The first time I was ever asked to critically analyze one of my beloved Disney movies was during my freshman year of college, in an Introduction to Literary Study course with Professor Joseph Zornado. The choice of what we wanted to analyze was completely our own - and I figured what better reason would I ever have to watch Disney's new movie Enchanted over and over again for an entire weekend - as an adult?! (Little did I know that a few summers later I'd get to watch TWO Disney movies in TWO days in a graduate-level course....an actual dream come true!) I'm not so sure I "resisted" the critical analysis, like Christensen suggests many students do upon first viewing (193), but I'm also not so sure that I was overtly critical of the film, rather just analytical. The fact that the film tied in several aspects from different Disney princess narratives in a story about Amy Adams as a princess in real life had me hooked from the start. My very naive and very weak attempt at "critical analysis" was merely a commentary on the differences that Disney was starting to make in regards to the princess/heroine narrative.

It wasn't until I started to study education with Dr. August the following semester that I finally started to question the "social blueprints" embedded within these beloved Disney texts, in turn questioning my own upbringing and beliefs. Much like Christensen's student Justine, I felt some "discomfort with prying apart [my] identity and discovering where [I] had received [my] ideas" (192), but I also knew that I wanted to teach my students to question the world around them...and in order to expect that of them, I knew I would have to do the same, starting with the world I had grown up in. This past semester, I asked my students to analyze several of the cartoons they were familiar with and had grown up watching, using a gender lens. Many of their responses were similar to those of Christensen's students: "I will never be able to watch TV the same way again," commented one of my students, while others were appalled that they had never noticed or been asked to notice/think about/question gender stereotypes...and now they couldn't stop noticing them everywhere. Like Christensen, however, I wondered where I could then take them...



As a group, one of the most interesting things we came across in our critical endeavor was an article about a woman in Sweden who was sick of the narrative that princesses and superheroes impose on young children. What did she do? She created her own set of coloring books, "Super-Soft Heroes" and "Super Strong Princesses," to redefine what it meant to be a hero or a princess (or both!). My students loved telling new stories to go along with the new images they were presented with, and they didn't stop there. I had one student explain gender stereotypes to a worker at Build-A-Bear when her younger brother picked up a pink bear and was told to "go get a blue one because that's the boy bear." Another student came running up to me in the hall to talk to me about the gender stereotypes he noticed in the book he was reading.
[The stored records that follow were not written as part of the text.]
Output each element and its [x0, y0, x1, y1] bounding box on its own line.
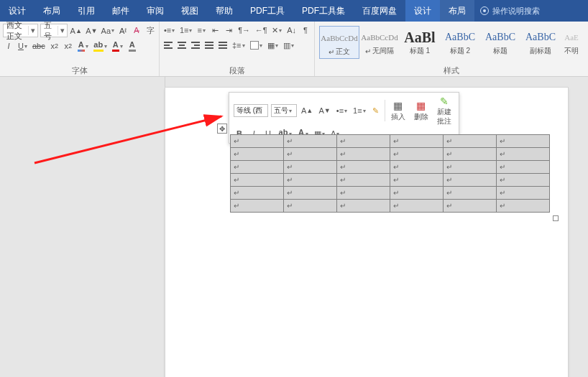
tab-layout1[interactable]: 布局 [35, 0, 69, 22]
mini-shrink-font[interactable]: A▼ [317, 104, 331, 117]
table-cell[interactable]: ↵ [284, 174, 337, 187]
borders-button[interactable]: ▦▾ [266, 39, 280, 52]
table-cell[interactable]: ↵ [444, 187, 497, 200]
mini-font-size[interactable]: 五号▾ [271, 104, 297, 117]
enclose-char-button[interactable]: 字 [144, 24, 156, 37]
style-no-spacing[interactable]: AaBbCcDd ↵无间隔 [359, 26, 400, 59]
table-cell[interactable]: ↵ [337, 174, 390, 187]
clear-format-button[interactable]: A̶ [131, 24, 142, 37]
table-cell[interactable]: ↵ [390, 200, 444, 213]
tab-view[interactable]: 视图 [173, 0, 207, 22]
tell-me-search[interactable]: 操作说明搜索 [474, 0, 546, 22]
table-cell[interactable]: ↵ [390, 135, 444, 148]
align-right-button[interactable] [190, 39, 201, 52]
increase-indent-button[interactable]: ⇥ [223, 24, 234, 37]
font-name-combo[interactable]: 西文正文 ▾ [3, 24, 38, 37]
table-cell[interactable]: ↵ [231, 148, 284, 161]
style-normal[interactable]: AaBbCcDd ↵正文 [319, 26, 359, 59]
table-cell[interactable]: ↵ [497, 200, 550, 213]
table-cell[interactable]: ↵ [337, 148, 390, 161]
table-move-handle[interactable]: ✥ [217, 124, 227, 134]
snap-to-grid-button[interactable]: ▥▾ [282, 39, 295, 52]
char-shading-button[interactable]: A [127, 39, 138, 52]
table-cell[interactable]: ↵ [497, 135, 550, 148]
style-more[interactable]: AaE 不明 [561, 26, 582, 59]
shrink-font-button[interactable]: A▼ [85, 24, 98, 37]
table-cell[interactable]: ↵ [284, 135, 337, 148]
tab-design1[interactable]: 设计 [0, 0, 35, 22]
strikethrough-button[interactable]: abc [31, 39, 47, 52]
superscript-button[interactable]: x2 [63, 39, 74, 52]
mini-insert-button[interactable]: ▦ 插入 [388, 101, 408, 121]
style-subtitle[interactable]: AaBbC 副标题 [520, 26, 561, 59]
mini-format-painter[interactable]: ✎ [370, 104, 382, 117]
table-cell[interactable]: ↵ [231, 200, 284, 213]
style-heading1[interactable]: AaBl 标题 1 [400, 26, 440, 59]
subscript-button[interactable]: x2 [49, 39, 60, 52]
style-heading2[interactable]: AaBbC 标题 2 [440, 26, 480, 59]
tab-review[interactable]: 审阅 [138, 0, 173, 22]
mini-numbering[interactable]: 1≡▾ [352, 104, 367, 117]
shading-button[interactable]: ▾ [249, 39, 264, 52]
mini-delete-button[interactable]: ▦ 删除 [411, 101, 431, 121]
document-table[interactable]: ↵↵↵↵↵↵↵↵↵↵↵↵↵↵↵↵↵↵↵↵↵↵↵↵↵↵↵↵↵↵↵↵↵↵↵↵ [230, 134, 550, 213]
tab-baidu-netdisk[interactable]: 百度网盘 [354, 0, 405, 22]
change-case-button[interactable]: Aa▾ [101, 24, 115, 37]
table-cell[interactable]: ↵ [231, 174, 284, 187]
table-cell[interactable]: ↵ [444, 174, 497, 187]
table-cell[interactable]: ↵ [390, 161, 444, 174]
text-effects-button[interactable]: A▾ [76, 39, 90, 52]
document-page[interactable]: 等线 (西 五号▾ A▲ A▼ •≡▾ 1≡▾ ✎ ▦ 插入 ▦ 删除 ✎ [165, 88, 568, 377]
table-cell[interactable]: ↵ [444, 148, 497, 161]
table-cell[interactable]: ↵ [284, 200, 337, 213]
grow-font-button[interactable]: A▲ [70, 24, 83, 37]
mini-font-name[interactable]: 等线 (西 [234, 104, 268, 117]
table-cell[interactable]: ↵ [497, 187, 550, 200]
bullets-button[interactable]: •≡▾ [162, 24, 176, 37]
table-cell[interactable]: ↵ [497, 161, 550, 174]
mini-grow-font[interactable]: A▲ [300, 104, 314, 117]
table-resize-handle[interactable] [553, 215, 559, 221]
table-cell[interactable]: ↵ [497, 174, 550, 187]
numbering-button[interactable]: 1≡▾ [178, 24, 193, 37]
tab-references[interactable]: 引用 [69, 0, 104, 22]
decrease-indent-button[interactable]: ⇤ [209, 24, 221, 37]
align-left-button[interactable] [162, 39, 174, 52]
sort-button[interactable]: A↓ [285, 24, 298, 37]
table-cell[interactable]: ↵ [444, 161, 497, 174]
table-cell[interactable]: ↵ [390, 174, 444, 187]
table-cell[interactable]: ↵ [444, 135, 497, 148]
tab-help[interactable]: 帮助 [207, 0, 242, 22]
align-justify-button[interactable] [203, 39, 215, 52]
show-marks-button[interactable]: ¶ [300, 24, 311, 37]
tab-table-design[interactable]: 设计 [405, 0, 440, 22]
align-center-button[interactable] [176, 39, 188, 52]
highlight-button[interactable]: ab▾ [92, 39, 109, 52]
tab-table-layout[interactable]: 布局 [440, 0, 474, 22]
table-cell[interactable]: ↵ [284, 161, 337, 174]
line-spacing-button[interactable]: ‡≡▾ [231, 39, 247, 52]
table-cell[interactable]: ↵ [337, 187, 390, 200]
italic-button[interactable]: I [3, 39, 14, 52]
multilevel-list-button[interactable]: ≡▾ [196, 24, 207, 37]
table-cell[interactable]: ↵ [444, 200, 497, 213]
tab-mailings[interactable]: 邮件 [104, 0, 138, 22]
table-cell[interactable]: ↵ [284, 187, 337, 200]
mini-bullets[interactable]: •≡▾ [335, 104, 349, 117]
table-cell[interactable]: ↵ [231, 187, 284, 200]
font-size-combo[interactable]: 五号 ▾ [40, 24, 67, 37]
font-color-button[interactable]: A▾ [111, 39, 124, 52]
tab-pdf-tools[interactable]: PDF工具 [242, 0, 293, 22]
rtl-button[interactable]: ←¶ [254, 24, 269, 37]
table-cell[interactable]: ↵ [390, 148, 444, 161]
distributed-button[interactable] [217, 39, 229, 52]
mini-new-comment-button[interactable]: ✎ 新建 批注 [434, 96, 454, 126]
table-cell[interactable]: ↵ [231, 161, 284, 174]
table-cell[interactable]: ↵ [337, 200, 390, 213]
table-cell[interactable]: ↵ [390, 187, 444, 200]
table-cell[interactable]: ↵ [284, 148, 337, 161]
table-cell[interactable]: ↵ [337, 135, 390, 148]
asian-layout-button[interactable]: ✕▾ [271, 24, 284, 37]
table-cell[interactable]: ↵ [497, 148, 550, 161]
tab-pdf-tools-set[interactable]: PDF工具集 [293, 0, 354, 22]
Over the years, especially now that I am an adult (and more removed, teaching in a middle school setting), I have come to appreciate Disney's attempt at creating narratives with true heroines, like in Frozen and Brave, fighting for more than a Prince and a sparkly tiara - fighting for, rather, a sister and a mother, fighting to protect the kingdom and individual freedoms. Merida was one of the spunkiest and most genuine princesses I have ever seen (although I think I may still like Frozen a teeny tiny bit more - sorry, Dr. Bogad!), and I felt my heart smiling when I thought of how inspired I felt at 25 watching her stand up to her mother (and tradition) for her independence, imagining how much more influential she would even be in the life of a young child.

I'll admit...I will always love Disney, especially the princesses, and cherish the part of my childhood that they belong to (or, truthfully, that belonged to them). Cinderella is still my favorite princess, and I still get sappy when I think of romantic fairy tales. Blame the romantic in me. On the other hand, I think having conversations with our students and asking them to pick apart these narratives that are so comfortable and familiar to them is crucial to helping them grow as learners and as critical consumers in today's world.

1 comment:

  1. Tina - You shared the coloring books with me, so I shared them with my students and they had a similar reaction. It's really encouraging to know that there are other people in the world trying to take action like us and expose our students to these other, more socially just points of view.